First: I had a blast in Flora, IL yesterday – great groups! Lots of laughs! Will try & post a short video clip soon. Second: I think we’re going to hit the “tipping point” with ADHD one of these days and all the non-believers & the naysayers will be silenced. It will happen sooner if all the people who “get” ADHD speak up & lose the fear of being ridiculed and/or judged. There are millions of us out there!! Let’s make a ruckus!!
Check out this article about “Silencing the Skeptics” on additudemag.com:
LINK TO ARTICLE
I just saw a poll on additudemag.com that made me curious; 33% of people who responded said that an ADHD diagnosis in themselves or their kid made them feel shame & they were uncomfortable talking about the diagnosis w/others. 30% of people felt relieved as the big mystery of their lives was revealed, 10% felt regret at not knowing sooner, 8% were glad because now they could get treatment and “get better” & 5% were sad because the things that made them different actually turned out to be a “disorder”. How did you feel?
Most of us have a tendency to dwell on the negative in our lives; ADHDers even more so. That one mean comment or unpleasant conversation can swim around in our minds for days. Learn to let go. Don’t waste precious time obsessing about things you have no control over. Focus on the things that make you feel good; look for the positive! Have a great day today!
Remember that praise works better to motivate people w/ADHD to do the right thing than coming down hard with punishment & threats. Science has proven that ADHD is not caused by deficiency of character or morals, or poor parenting but that is a neurological disorder, like autism, or depression or OCD. Now go say something nice to that ADHDer in your life!

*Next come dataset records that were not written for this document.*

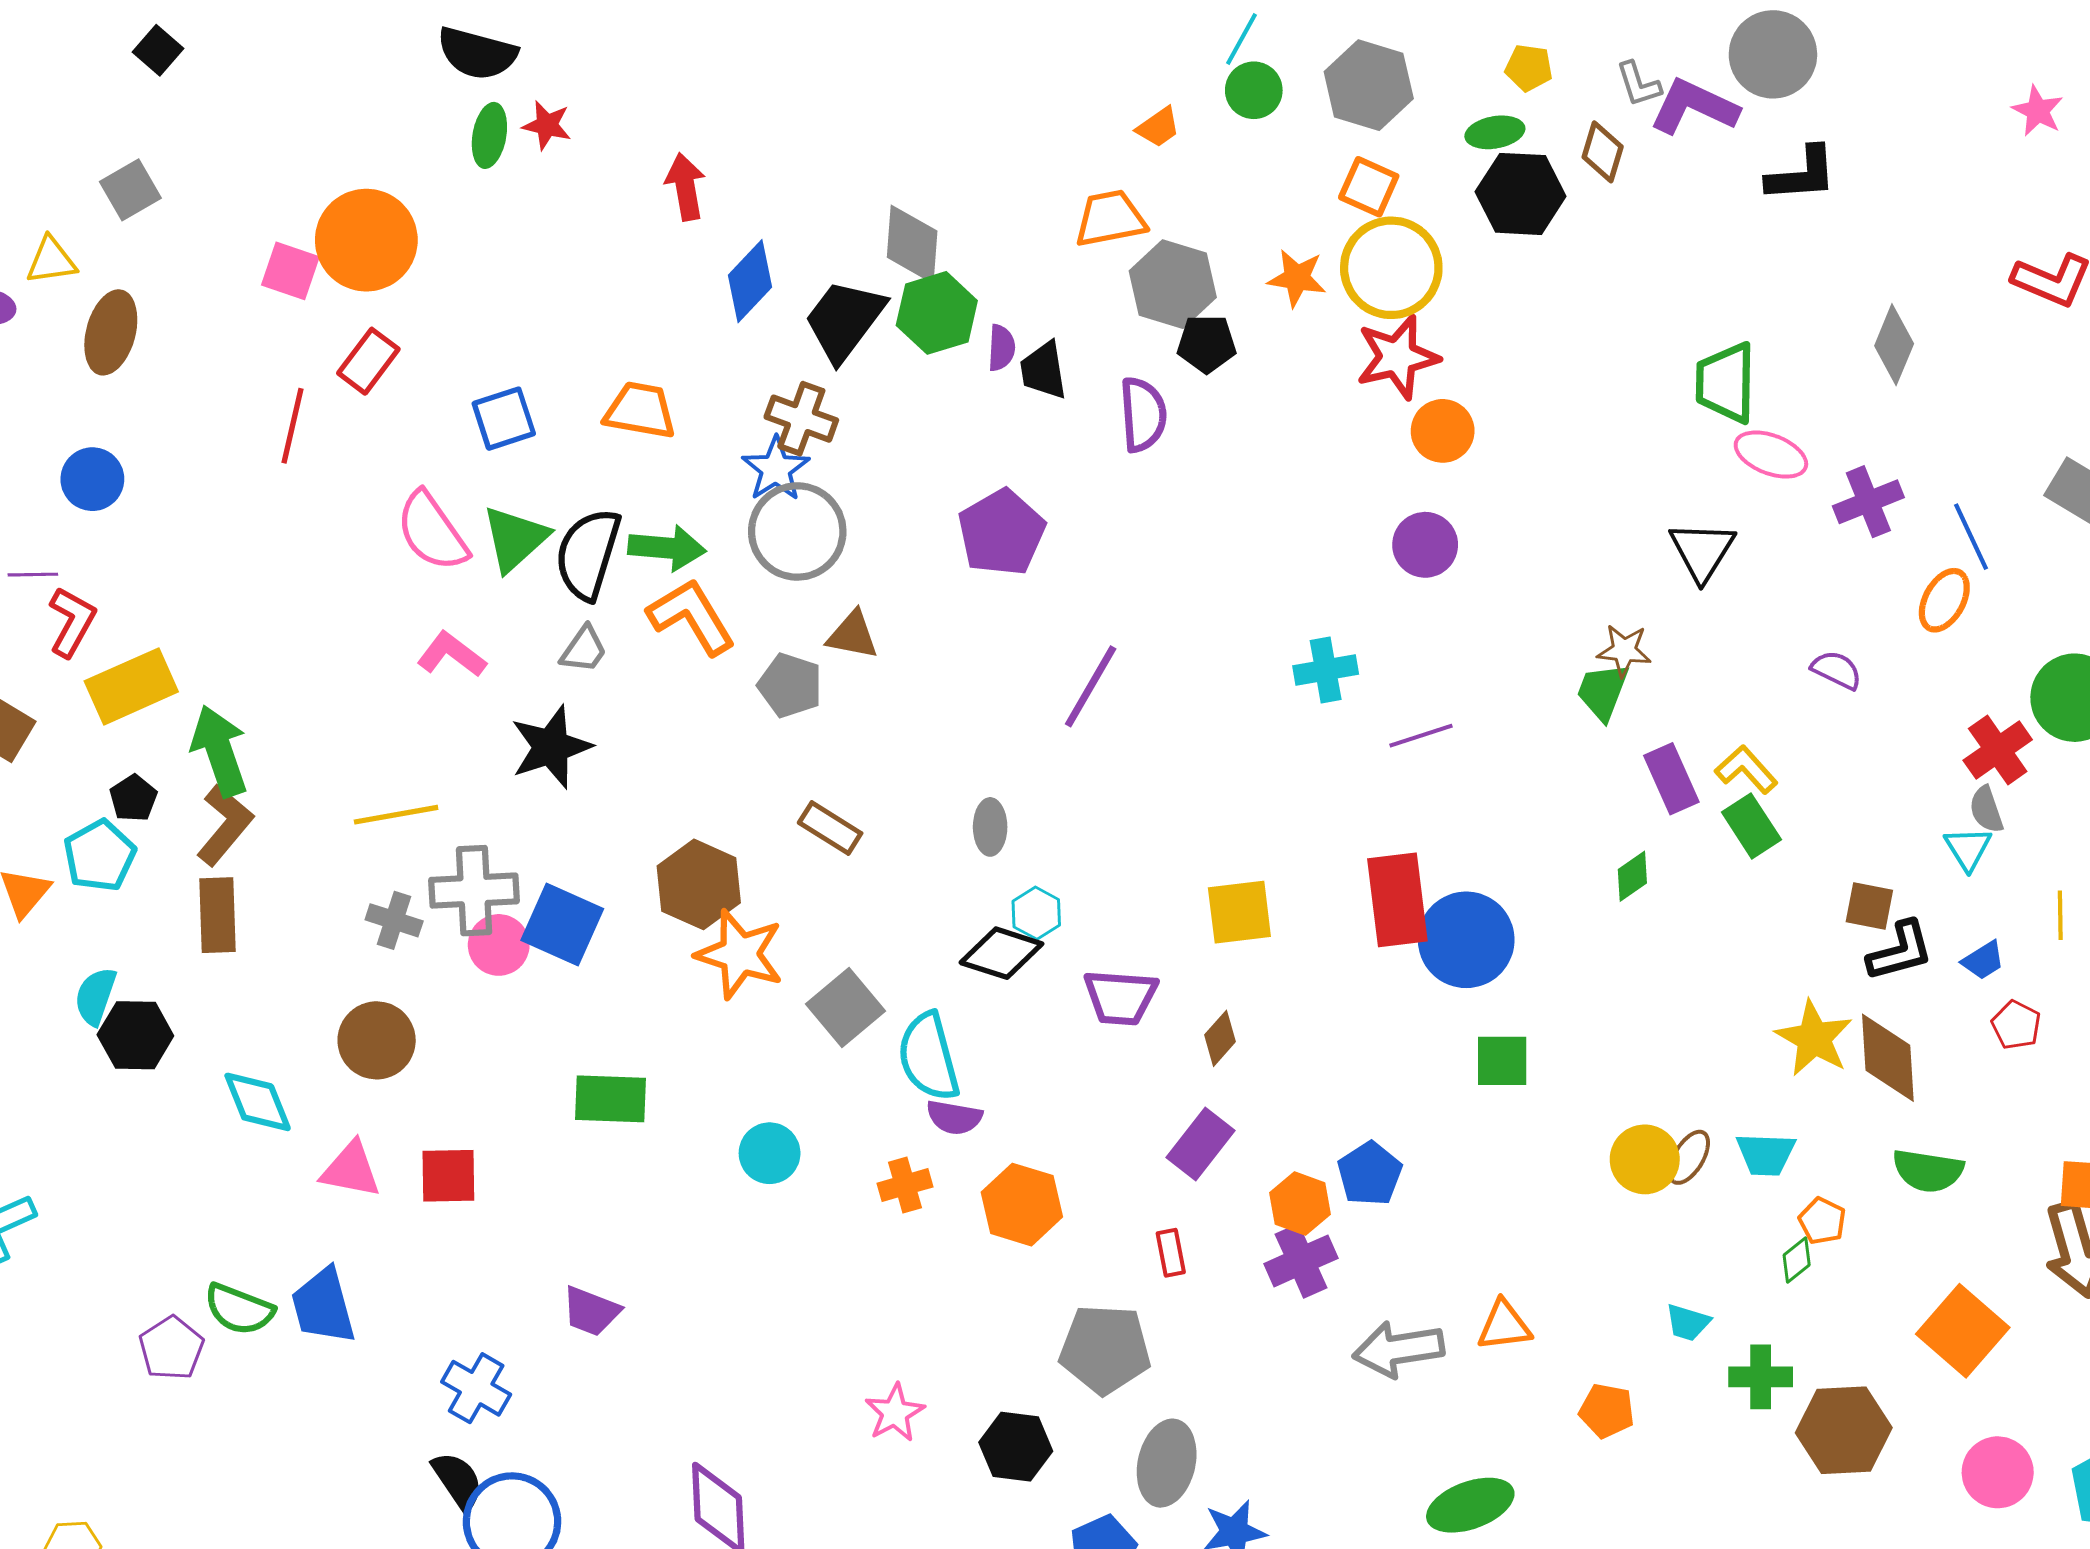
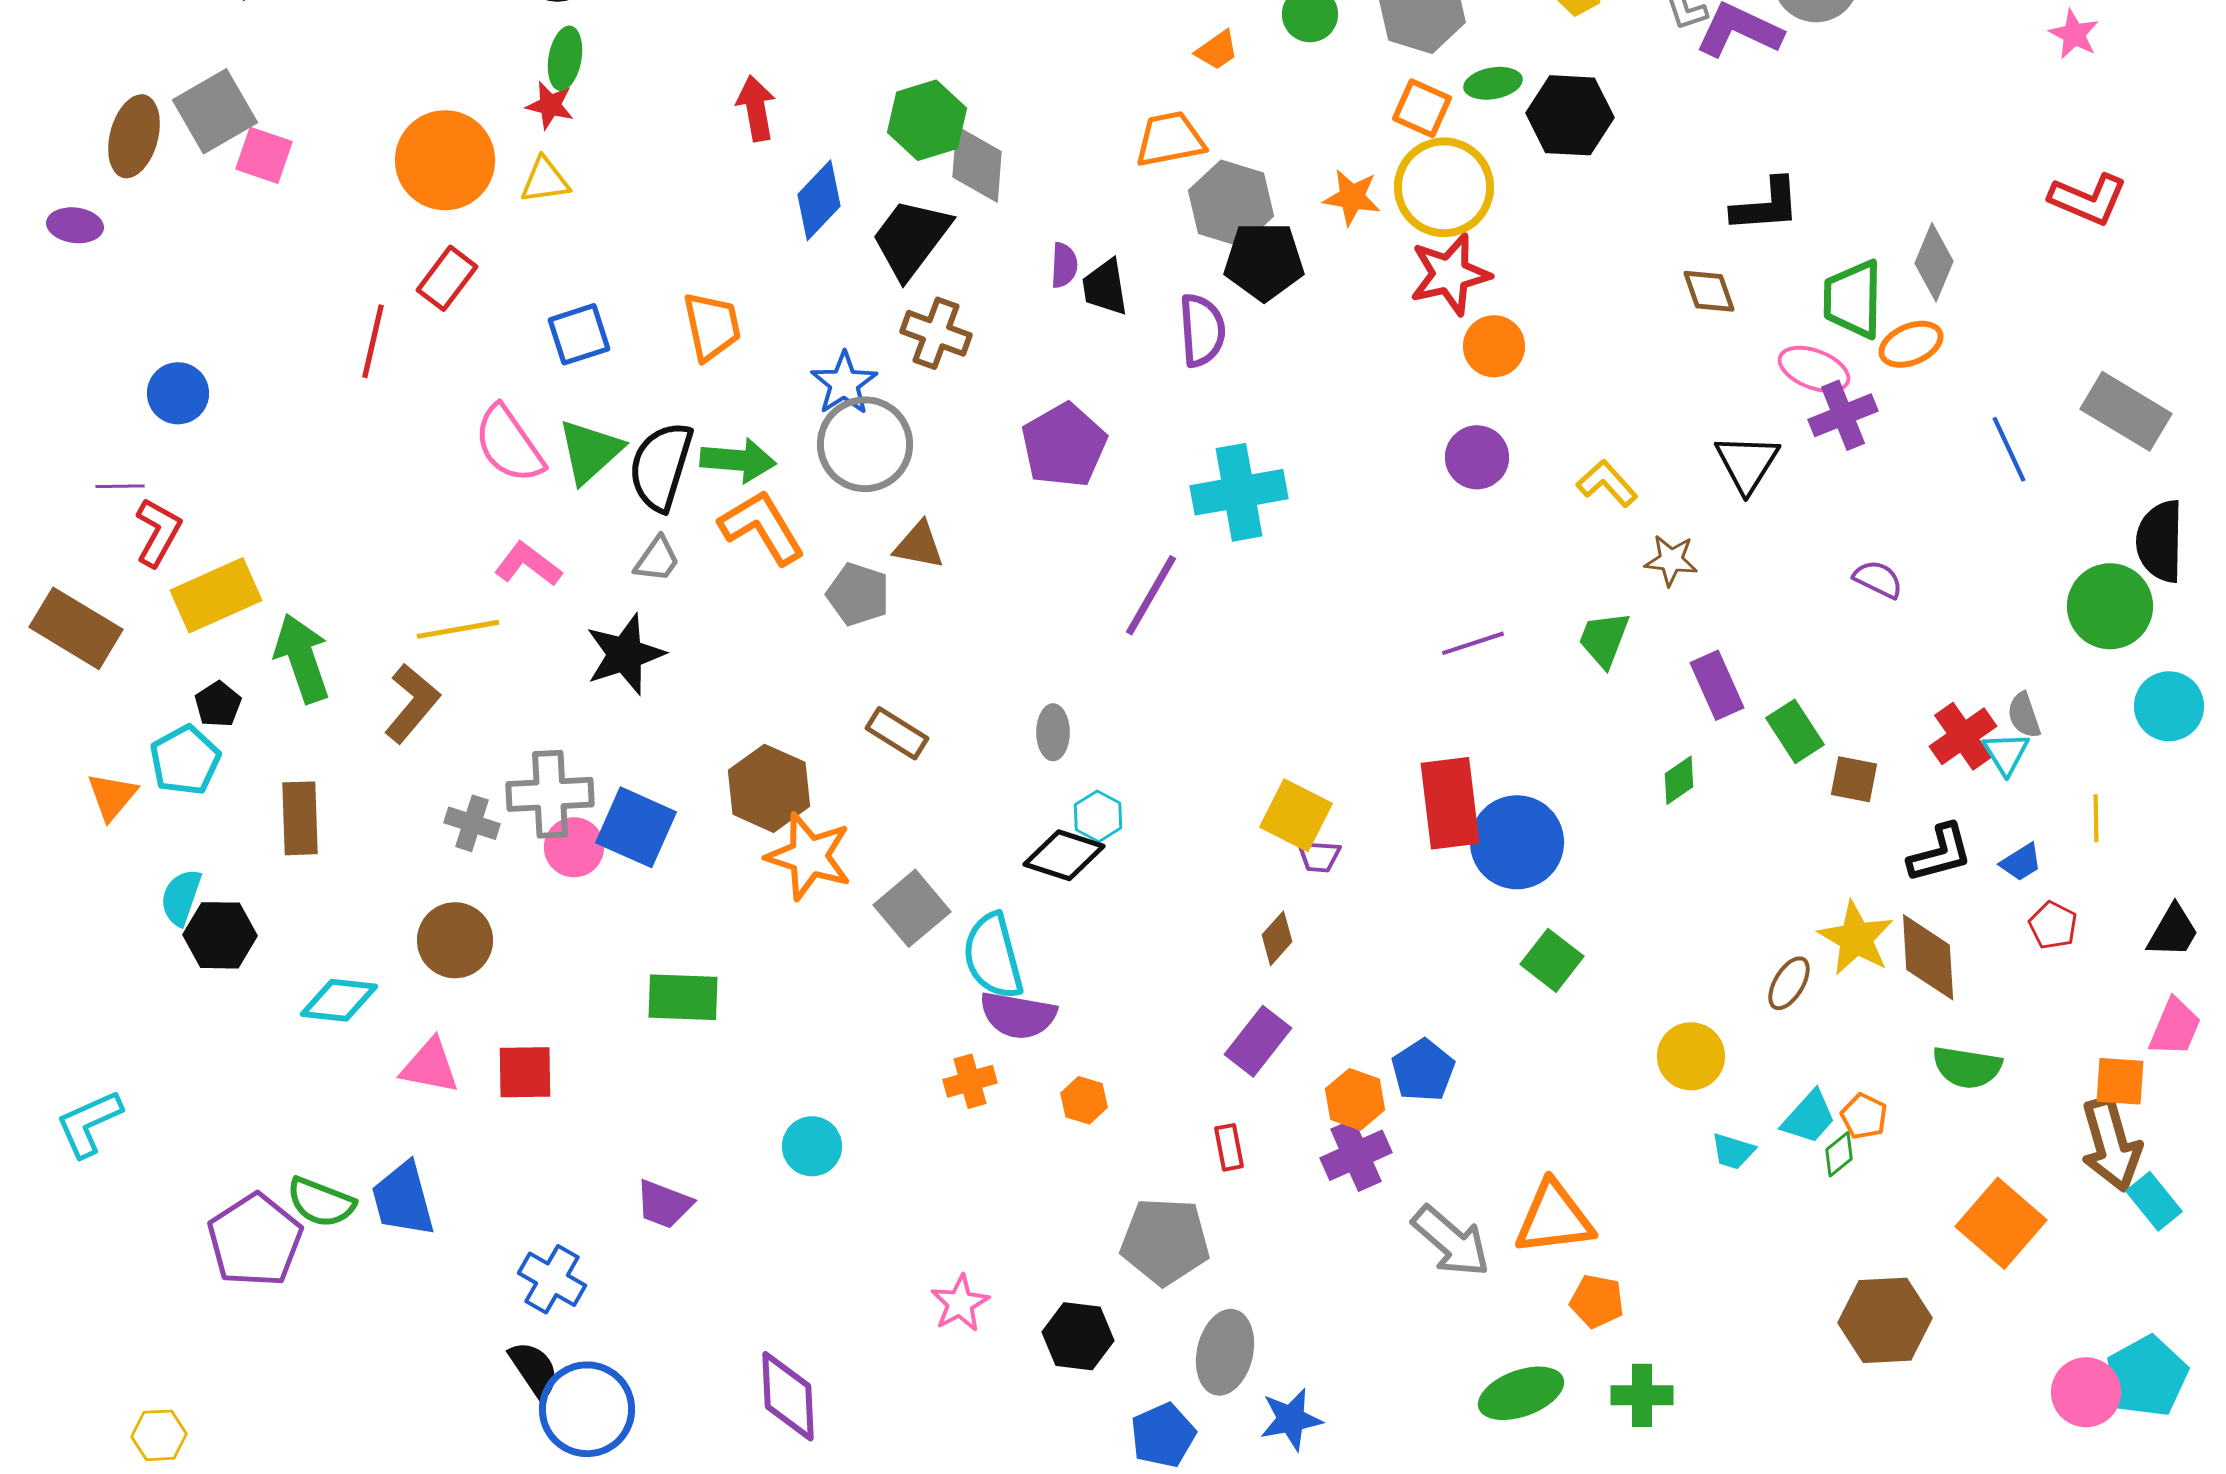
red star: (547, 125) -> (550, 105), moved
green ellipse: (1495, 132) -> (1493, 83), moved
brown diamond: (1603, 152) -> (1709, 291), moved, turned -36
black L-shape: (1802, 174) -> (1766, 205), moved
gray square: (130, 190) -> (215, 111), size x1.4
yellow triangle: (51, 261) -> (545, 180), moved
pink square: (290, 271) -> (264, 155), moved
green hexagon: (937, 313) -> (927, 120), moved
brown ellipse: (111, 332) -> (134, 136), moved
black pentagon: (1207, 344) -> (1264, 261), size x1.4
green trapezoid: (1726, 383) -> (1853, 299), moved
orange trapezoid: (640, 410) -> (712, 326), turned 68
brown cross: (801, 419) -> (936, 333), moved
purple cross: (1868, 502) -> (1843, 415), moved
orange ellipse: (1944, 600) -> (1911, 344), moved, turned 38
cyan cross: (1326, 670) -> (1239, 492), moved, size x1.5
green trapezoid: (1603, 692) -> (1604, 639), moved
red cross: (1998, 750) -> (1963, 736), moved
yellow L-shape: (1746, 770) -> (1607, 483), moved
yellow line: (396, 815) -> (458, 629), moved
brown L-shape: (225, 825) -> (412, 703), moved
brown square: (1869, 906) -> (1854, 779), moved
yellow square: (1239, 912) -> (1296, 815), turned 34
purple trapezoid: (1120, 997) -> (1319, 856), moved, size x0.6
green square: (1502, 1061) -> (1552, 960), turned 38
cyan diamond: (258, 1102) -> (339, 1000), turned -62
purple semicircle: (954, 1117) -> (1018, 1015), size x1.4
cyan circle: (770, 1153) -> (812, 1146), moved
cyan trapezoid: (1766, 1154) -> (1809, 1117), moved, turned -50
brown ellipse: (1689, 1157) -> (1789, 983), moved
orange hexagon: (1022, 1205) -> (1084, 1100), size x0.6
cyan trapezoid: (1688, 1323) -> (1733, 1151), moved
orange triangle: (1504, 1326) -> (1554, 1218), size x1.5
purple pentagon: (171, 1348) -> (255, 1240), size x1.5
gray arrow: (1398, 1349) -> (1451, 1241), turned -130
green cross: (1761, 1377) -> (1642, 1395), moved
orange pentagon: (1607, 1411) -> (1597, 1301), moved
pink circle: (1998, 1472) -> (2086, 1392), moved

ADHDers are well suited for keeping pace with our DSL high speed society. Ben gets more done in a day than any non-ADHDer I know. HE’s like the energizer bunny. His energy can be contagious & often ignites me to greater productivity. His high quantity of work is matched by high quality. Ben does need to be encouraged to focus on prioritizing & completion. Once again, that’s when I show up.
ADHDers are entrepreneurs at heart. They ooze resourcefulness and creativity. Ben not only sees most everything with his physical eyes, he also sees possibilities in his mind’s eye that most people never consider. I love nearly all of his ideas but sometimes he experiences a brain overload. His mind becomes a tangled web of ideas. That’s where I come into the picture. 🙂
People with ADHD notice and hear just about everything that’s being done or said around them. They seem to have an internal sensor that is attentive to sights and sounds that those of us without ADHD do not have. Ben is more sensitive to detail, rarely gets lost, sees the funny in places & situations I normally miss, observes beauty in the obscure, and can be entertained by walking around Wal-mart.

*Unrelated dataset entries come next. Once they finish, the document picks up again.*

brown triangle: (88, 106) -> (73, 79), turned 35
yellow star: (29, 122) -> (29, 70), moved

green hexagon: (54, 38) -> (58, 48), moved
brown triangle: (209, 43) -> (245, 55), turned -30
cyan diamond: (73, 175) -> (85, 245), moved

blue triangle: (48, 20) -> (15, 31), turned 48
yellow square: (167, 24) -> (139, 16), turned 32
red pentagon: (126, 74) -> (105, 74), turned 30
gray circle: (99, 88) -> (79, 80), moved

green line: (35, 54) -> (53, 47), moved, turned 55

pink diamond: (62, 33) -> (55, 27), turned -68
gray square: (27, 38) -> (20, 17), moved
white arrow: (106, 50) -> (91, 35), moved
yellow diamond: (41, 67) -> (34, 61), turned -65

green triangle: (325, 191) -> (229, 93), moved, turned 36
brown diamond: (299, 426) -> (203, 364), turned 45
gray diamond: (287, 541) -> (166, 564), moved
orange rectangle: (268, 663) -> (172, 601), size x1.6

Just like the grocery store tabloid, people with ADHD have “curious minds that want to know”. Ben is rarely satisfied with what he knows about any given subject. He loves knowledge whether it’s pertinent or trivial and anything he learns he remembers. Those with ADHD also have an insatiable hunger for having fun. Ben’s a big kid and would just as soon play all day if he could. Our travels are an adventure.

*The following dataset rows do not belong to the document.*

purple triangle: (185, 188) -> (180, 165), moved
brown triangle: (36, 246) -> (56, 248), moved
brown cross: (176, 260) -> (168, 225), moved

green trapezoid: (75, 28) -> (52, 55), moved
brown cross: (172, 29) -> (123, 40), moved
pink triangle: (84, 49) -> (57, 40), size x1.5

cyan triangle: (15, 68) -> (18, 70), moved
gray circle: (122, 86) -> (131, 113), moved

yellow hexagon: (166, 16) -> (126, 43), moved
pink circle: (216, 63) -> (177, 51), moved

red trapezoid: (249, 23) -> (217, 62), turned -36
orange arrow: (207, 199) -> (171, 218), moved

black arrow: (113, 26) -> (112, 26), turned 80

This week I thought I’d let Larry (my traveling buddy aka The Old Guy) do the Thought for the Day. Larry doesn’t have ADHD, but he gets to observe me up-close & personal + he’s worked with kids his whole life (as a pastor, counselor and teacher). I think he has some great stuff to share!
People with ADHD display a heart that is sensitive and generous to the needs of others. I saw this often in the students I used to teach who struggled with ADHD. They were the peacemakers, the ones most willing to share, and those students who consistently expressed compassion. That’s Ben; he hurts when others hurt and he loves to share his resources with those who are struggling.